Objectives: To evaluate the effect of short-term treatment with lurasidone on weight and metabolic parameters in patients with bipolar I depression.
Methods: Safety results were analyzed from two 6-week, double-blind, placebo-controlled studies that evaluated the efficacy and safety of lurasidone as monotherapy (20-60 mg/d and 80-120 mg/d) or as adjunctive therapy (20-120 mg/d) with lithium (Li) or valproate (VPA), in patients with bipolar I depression, with or without rapid cycling (DSM-IV-TR).
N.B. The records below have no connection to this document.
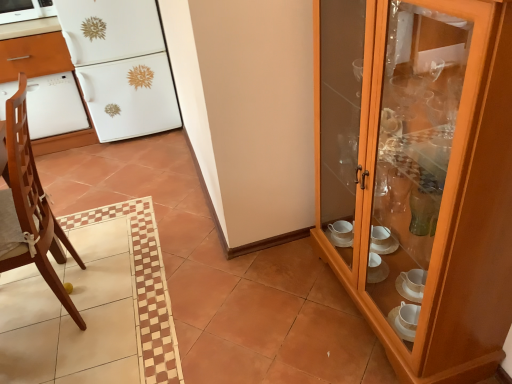 Question: Does wooden cabinet at right appear on the right side of white glossy dishwasher at left?

Choices:
 (A) yes
 (B) no

Answer: (A)

Question: Can you confirm if wooden cabinet at right is smaller than white glossy dishwasher at left?

Choices:
 (A) yes
 (B) no

Answer: (B)

Question: Is wooden cabinet at right not within white glossy dishwasher at left?

Choices:
 (A) yes
 (B) no

Answer: (A)

Question: Considering the relative sizes of wooden cabinet at right and white glossy dishwasher at left in the image provided, is wooden cabinet at right wider than white glossy dishwasher at left?

Choices:
 (A) no
 (B) yes

Answer: (A)

Question: Is wooden cabinet at right taller than white glossy dishwasher at left?

Choices:
 (A) yes
 (B) no

Answer: (A)

Question: Would you say brown wooden chair at left is inside or outside white glossy dishwasher at left?

Choices:
 (A) inside
 (B) outside

Answer: (B)

Question: Is brown wooden chair at left to the left or to the right of white glossy dishwasher at left in the image?

Choices:
 (A) right
 (B) left

Answer: (A)

Question: Based on their sizes in the image, would you say brown wooden chair at left is bigger or smaller than white glossy dishwasher at left?

Choices:
 (A) big
 (B) small

Answer: (B)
Results: In the monotherapy study, the proportion of subjects with a clinically significant (≥7%) increase in weight from baseline to Week 6 was low for lurasidone (2.4%) and placebo (0.7%). Comparable median changes were observed at Week 6 in total cholesterol (-0.5 vs. -3.0 mg/dL), LDL cholesterol (-2.0 vs. -2.0 mg/dL), triglycerides (+1.5 vs. +8.0 mg/dL) and glucose (0.0 vs. +0.5 mg/dL) with lurasidone and placebo, respectively. No dose-related effects on metabolic parameters were observed. In the adjunctive therapy study, the proportion of subjects with a clinically significant increase in weight was low for lurasidone (3.1%) and placebo (0.7%). Comparable median changes were observed at Week 6 in total cholesterol (-4.0 vs. 0.0 mg/dL), LDL cholesterol (-3.0 vs. -3.0 mg/dL), triglycerides (+4.5 vs. -4.0 mg/dL) and glucose (+1.0 vs. +1.0 mg/dL) with lurasidone and placebo, respectively.
Conclusions: In these two placebo-controlled studies in subjects with bipolar I depression, short-term treatment with lurasidone, either as monotherapy, or as adjunctive therapy with Li or VPA, was associated with minimal changes in weight, lipid parameters, or measures of glycemic control.